For the following examples, we'll look at the first candidate in our `cands` list. First we'll show the candidate in its parent sentence.

In [None]:
c = cands[0]

# we can access Span(s) as named member variables
print(c.person1)
print(c.person2)

# the raw word tokens for the person1 Span
print(c.person1.get_attrib_tokens("words"))

# part of speech tags
print(c.person1.get_attrib_tokens("pos_tags"))

# named entity recognition tags
print(c.person1.get_attrib_tokens("ner_tags"))
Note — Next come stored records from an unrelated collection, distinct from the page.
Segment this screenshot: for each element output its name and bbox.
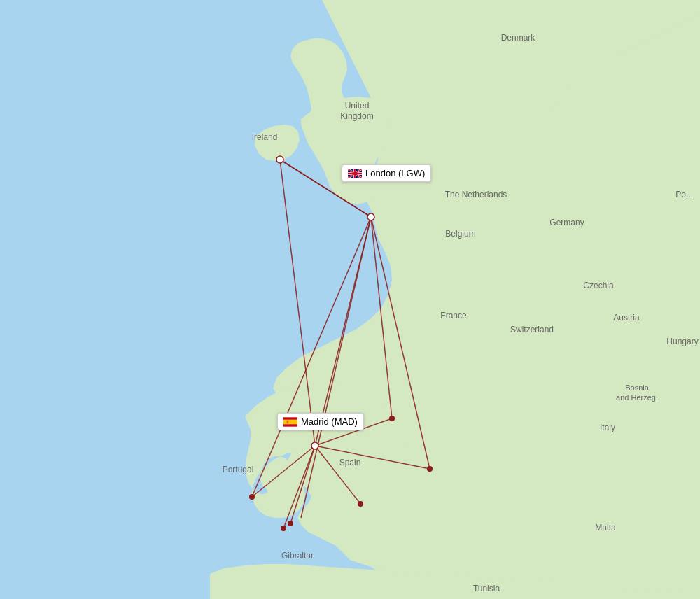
label-gibraltar: Gibraltar bbox=[281, 551, 314, 561]
label-germany: Germany bbox=[550, 218, 584, 227]
label-united-kingdom-2: Kingdom bbox=[340, 111, 373, 121]
map-container: Denmark United Kingdom Ireland The Nethe… bbox=[0, 0, 700, 599]
label-ireland: Ireland bbox=[252, 132, 278, 142]
label-belgium: Belgium bbox=[445, 229, 475, 239]
label-portugal: Portugal bbox=[223, 465, 254, 474]
svg-point-23 bbox=[249, 494, 255, 500]
svg-point-18 bbox=[276, 156, 284, 163]
svg-point-1 bbox=[368, 495, 388, 506]
map-svg: Denmark United Kingdom Ireland The Nethe… bbox=[0, 0, 700, 599]
svg-point-20 bbox=[312, 442, 318, 449]
label-france: France bbox=[440, 311, 467, 320]
svg-point-26 bbox=[358, 501, 363, 507]
svg-point-24 bbox=[288, 521, 293, 526]
label-bosnia-2: and Herzeg. bbox=[616, 393, 658, 402]
svg-point-25 bbox=[281, 526, 286, 531]
label-bosnia: Bosnia bbox=[625, 383, 650, 392]
label-united-kingdom: United bbox=[345, 101, 370, 111]
label-hungary: Hungary bbox=[666, 337, 698, 346]
label-italy: Italy bbox=[600, 423, 615, 432]
label-netherlands: The Netherlands bbox=[445, 190, 507, 199]
svg-point-2 bbox=[556, 449, 570, 474]
label-switzerland: Switzerland bbox=[510, 325, 554, 334]
label-tunisia: Tunisia bbox=[473, 584, 500, 593]
label-denmark: Denmark bbox=[501, 33, 536, 43]
svg-point-22 bbox=[427, 466, 433, 472]
label-czechia: Czechia bbox=[583, 281, 614, 290]
label-spain: Spain bbox=[340, 458, 361, 467]
label-austria: Austria bbox=[613, 313, 640, 323]
label-malta: Malta bbox=[595, 523, 616, 533]
label-poland: Po... bbox=[676, 190, 693, 199]
svg-point-21 bbox=[389, 416, 395, 421]
svg-point-19 bbox=[368, 213, 374, 220]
# we can access context parents
sentence = c.get_parent()
document = sentence.get_parent()

print(sentence)
print(document)


# III. Writing Labeling Functions

Snorkel uses the idea of *labeling functions* (LFs) to generate noisy labels for training machine learning models. LFs encode heuristics that are correlated with whatever outcome (label) you are trying to predict. For example, in the `Spouse` example above, we want to predict if a pair of `Person` names are related by marriage. 


## A. Labeling Function (LF) Helpers

When writing labeling functions, there are several operators you will use over and over again; fetching text between span arguments, examing word windows around spans, etc. 
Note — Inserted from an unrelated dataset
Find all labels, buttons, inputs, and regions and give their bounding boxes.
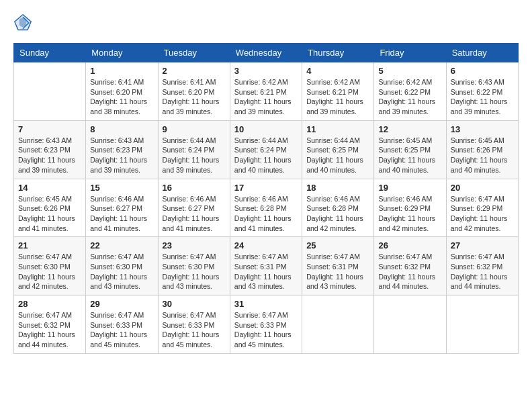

Snorkel provides several core helper functions. 
These are Python helper functions that you can apply to candidates to return objects that are helpful during LF development.

You can (and should!) write your own helper functions to help write LFs.


In [None]:
import re
from snorkel.lf_helpers import (
    get_left_tokens, get_right_tokens, get_between_tokens,
    get_text_between, get_tagged_text,
)

print("Candidate LEFT tokens:   \t", list(get_left_tokens(c,window=2)))
print("Candidate RIGHT tokens:  \t", list(get_right_tokens(c,window=2)))
print("Candidate BETWEEN tokens:\t", get_text_between(c))

# IV. Exercises

### 1. Write a labeling function helper that counts the number of tokens between a candidate's `Person` spans. 

In [None]:
def count_tokens_between(c):
    pass
    
check_exercise(1, count_tokens_between, cands)

#show_exercise1_answer()

### 2. Write a labeling function helper that looks for the word 'married' occurring between  `Person` spans. 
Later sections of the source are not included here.